DOCA Comch consumer start event lost on Bluefield-3 (but not BF-2) when using epoll and notification handles

Hello,

I’m having a strange problem with the DOCA comch fast path API (version 2.9.1) on Bluefield-3 with code that works on a Bluefield-2. The problem seems to be related to my use of doca_pe_request_notification in an epoll loop, as in the doca_common/pe_event sample. I wonder if anyone has run into this before and if there’s a workaround.

In short, if doca_pe_request_notification is called before doca_pe_progress, then the start event for DOCA Comch consumer contexts is not generated. All other contexts I’ve tried work fine, including DOCA Comch producer, client, and server, and consumers also work fine if the doca_pe_request_notification call is removed epoll_wait called with a timeout, but of course that makes epoll_wait into a sleep and is not really a sensible workaround.

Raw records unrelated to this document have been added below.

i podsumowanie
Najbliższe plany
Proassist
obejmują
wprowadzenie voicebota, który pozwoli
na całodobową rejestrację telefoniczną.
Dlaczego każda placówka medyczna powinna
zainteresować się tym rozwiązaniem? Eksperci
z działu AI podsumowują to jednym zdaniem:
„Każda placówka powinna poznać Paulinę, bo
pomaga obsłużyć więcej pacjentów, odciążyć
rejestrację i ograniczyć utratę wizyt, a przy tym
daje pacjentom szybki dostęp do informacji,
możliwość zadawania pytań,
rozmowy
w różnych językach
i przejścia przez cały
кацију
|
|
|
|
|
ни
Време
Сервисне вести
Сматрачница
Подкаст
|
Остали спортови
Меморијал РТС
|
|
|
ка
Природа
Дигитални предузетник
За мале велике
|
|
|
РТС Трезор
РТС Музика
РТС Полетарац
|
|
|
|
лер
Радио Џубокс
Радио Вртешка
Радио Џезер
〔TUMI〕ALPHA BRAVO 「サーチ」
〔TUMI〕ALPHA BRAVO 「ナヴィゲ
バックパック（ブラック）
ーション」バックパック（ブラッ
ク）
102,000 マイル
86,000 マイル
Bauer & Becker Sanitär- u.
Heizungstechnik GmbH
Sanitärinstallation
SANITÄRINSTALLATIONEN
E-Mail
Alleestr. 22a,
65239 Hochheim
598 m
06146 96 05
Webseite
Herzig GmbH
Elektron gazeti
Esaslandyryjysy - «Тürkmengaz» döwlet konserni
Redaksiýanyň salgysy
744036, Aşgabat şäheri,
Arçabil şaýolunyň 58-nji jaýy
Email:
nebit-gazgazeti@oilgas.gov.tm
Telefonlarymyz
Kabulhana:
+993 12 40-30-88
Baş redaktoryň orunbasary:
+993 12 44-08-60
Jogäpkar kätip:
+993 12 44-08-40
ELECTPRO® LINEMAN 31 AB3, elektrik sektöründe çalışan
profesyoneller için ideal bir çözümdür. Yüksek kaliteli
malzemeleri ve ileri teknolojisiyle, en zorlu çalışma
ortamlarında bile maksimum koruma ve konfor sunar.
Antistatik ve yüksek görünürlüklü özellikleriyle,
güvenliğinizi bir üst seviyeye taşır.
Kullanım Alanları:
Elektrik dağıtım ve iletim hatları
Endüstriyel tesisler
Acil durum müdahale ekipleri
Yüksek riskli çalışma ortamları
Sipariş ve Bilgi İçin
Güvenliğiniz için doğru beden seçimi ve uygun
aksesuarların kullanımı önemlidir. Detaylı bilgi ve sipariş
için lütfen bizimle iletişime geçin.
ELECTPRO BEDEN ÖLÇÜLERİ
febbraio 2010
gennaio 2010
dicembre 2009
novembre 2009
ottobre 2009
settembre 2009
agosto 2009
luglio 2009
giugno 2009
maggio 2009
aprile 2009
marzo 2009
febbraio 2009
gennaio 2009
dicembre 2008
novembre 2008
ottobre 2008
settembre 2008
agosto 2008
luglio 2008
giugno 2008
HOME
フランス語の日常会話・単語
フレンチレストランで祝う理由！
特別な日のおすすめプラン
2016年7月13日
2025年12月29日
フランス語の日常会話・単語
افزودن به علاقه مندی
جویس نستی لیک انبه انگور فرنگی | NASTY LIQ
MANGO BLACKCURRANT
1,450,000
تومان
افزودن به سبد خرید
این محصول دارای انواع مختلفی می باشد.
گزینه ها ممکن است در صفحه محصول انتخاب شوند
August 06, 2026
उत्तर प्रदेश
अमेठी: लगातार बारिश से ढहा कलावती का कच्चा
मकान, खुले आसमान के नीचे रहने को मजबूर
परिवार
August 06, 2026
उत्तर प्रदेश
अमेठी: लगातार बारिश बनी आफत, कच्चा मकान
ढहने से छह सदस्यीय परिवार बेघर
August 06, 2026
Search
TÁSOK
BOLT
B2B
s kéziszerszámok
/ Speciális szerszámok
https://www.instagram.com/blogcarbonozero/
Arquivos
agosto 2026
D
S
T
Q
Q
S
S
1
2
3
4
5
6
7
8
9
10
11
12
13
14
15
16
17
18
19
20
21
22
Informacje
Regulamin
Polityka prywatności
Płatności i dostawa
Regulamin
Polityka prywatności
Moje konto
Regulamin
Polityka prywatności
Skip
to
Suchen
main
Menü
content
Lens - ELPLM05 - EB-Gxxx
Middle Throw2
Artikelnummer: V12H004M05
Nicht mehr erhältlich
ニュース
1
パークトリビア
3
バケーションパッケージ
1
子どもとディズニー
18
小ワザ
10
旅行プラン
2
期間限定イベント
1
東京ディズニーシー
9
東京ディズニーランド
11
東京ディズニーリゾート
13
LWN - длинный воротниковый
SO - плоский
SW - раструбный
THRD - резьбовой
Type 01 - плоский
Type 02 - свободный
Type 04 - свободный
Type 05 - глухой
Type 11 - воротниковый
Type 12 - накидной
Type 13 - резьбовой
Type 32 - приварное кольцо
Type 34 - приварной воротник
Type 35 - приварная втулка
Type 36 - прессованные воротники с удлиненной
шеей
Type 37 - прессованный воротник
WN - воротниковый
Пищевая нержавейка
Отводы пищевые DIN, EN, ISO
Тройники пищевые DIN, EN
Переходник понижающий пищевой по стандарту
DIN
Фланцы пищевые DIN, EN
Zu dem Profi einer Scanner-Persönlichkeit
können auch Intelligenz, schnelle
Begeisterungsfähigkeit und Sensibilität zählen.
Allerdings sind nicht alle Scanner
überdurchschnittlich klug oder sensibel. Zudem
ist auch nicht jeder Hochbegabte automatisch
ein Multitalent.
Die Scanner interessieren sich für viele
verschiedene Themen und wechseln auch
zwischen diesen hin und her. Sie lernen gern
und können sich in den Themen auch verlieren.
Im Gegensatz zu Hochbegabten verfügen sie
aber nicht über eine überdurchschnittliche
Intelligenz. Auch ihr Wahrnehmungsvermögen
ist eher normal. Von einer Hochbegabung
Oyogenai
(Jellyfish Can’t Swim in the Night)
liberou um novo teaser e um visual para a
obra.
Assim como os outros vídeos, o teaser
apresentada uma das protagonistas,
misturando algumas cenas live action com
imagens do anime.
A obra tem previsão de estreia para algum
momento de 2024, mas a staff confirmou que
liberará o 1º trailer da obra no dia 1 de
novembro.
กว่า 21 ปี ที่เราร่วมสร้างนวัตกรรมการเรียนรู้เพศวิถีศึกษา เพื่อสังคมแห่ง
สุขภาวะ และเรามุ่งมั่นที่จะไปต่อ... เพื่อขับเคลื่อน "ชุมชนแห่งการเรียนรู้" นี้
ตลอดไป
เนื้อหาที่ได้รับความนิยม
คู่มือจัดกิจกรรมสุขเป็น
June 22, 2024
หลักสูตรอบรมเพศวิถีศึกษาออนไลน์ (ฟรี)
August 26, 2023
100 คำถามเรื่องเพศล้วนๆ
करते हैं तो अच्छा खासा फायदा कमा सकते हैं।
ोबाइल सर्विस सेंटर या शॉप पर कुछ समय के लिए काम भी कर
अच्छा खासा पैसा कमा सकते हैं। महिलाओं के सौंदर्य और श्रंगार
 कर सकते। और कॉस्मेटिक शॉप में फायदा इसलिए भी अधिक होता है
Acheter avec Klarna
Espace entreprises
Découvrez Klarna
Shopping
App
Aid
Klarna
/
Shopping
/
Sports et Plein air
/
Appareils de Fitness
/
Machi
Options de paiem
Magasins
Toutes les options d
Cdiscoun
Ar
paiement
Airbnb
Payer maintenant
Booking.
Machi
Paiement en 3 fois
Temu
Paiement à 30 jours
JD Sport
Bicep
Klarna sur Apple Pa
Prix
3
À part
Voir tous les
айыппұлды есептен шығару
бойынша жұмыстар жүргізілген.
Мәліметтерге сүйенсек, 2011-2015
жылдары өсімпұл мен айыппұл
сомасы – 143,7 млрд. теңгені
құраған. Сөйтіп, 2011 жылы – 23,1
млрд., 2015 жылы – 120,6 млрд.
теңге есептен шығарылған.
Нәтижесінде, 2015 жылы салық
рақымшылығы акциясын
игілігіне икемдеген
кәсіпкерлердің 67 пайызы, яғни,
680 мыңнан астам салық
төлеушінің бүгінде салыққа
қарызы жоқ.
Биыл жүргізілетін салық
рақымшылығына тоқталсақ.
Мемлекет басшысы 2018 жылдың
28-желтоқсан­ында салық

I have a minimal example that is still unfortunately somewhat long. It sets up a Comch server on the DPU side that logs connecting consumers, and the client on the host just connects to the server, creates a consumer, and tears it down again just after it has started. I can reproduce the problem on Bluefield-3 only, on BF-2 it works as desired. On the BF-3, the client can be made to “work” by removing line 171 (the 'doca_pe_request_notification` call). Sending messages back and forth before setting up the consumer changes nothing, setting up a producer on the server also changes nothing.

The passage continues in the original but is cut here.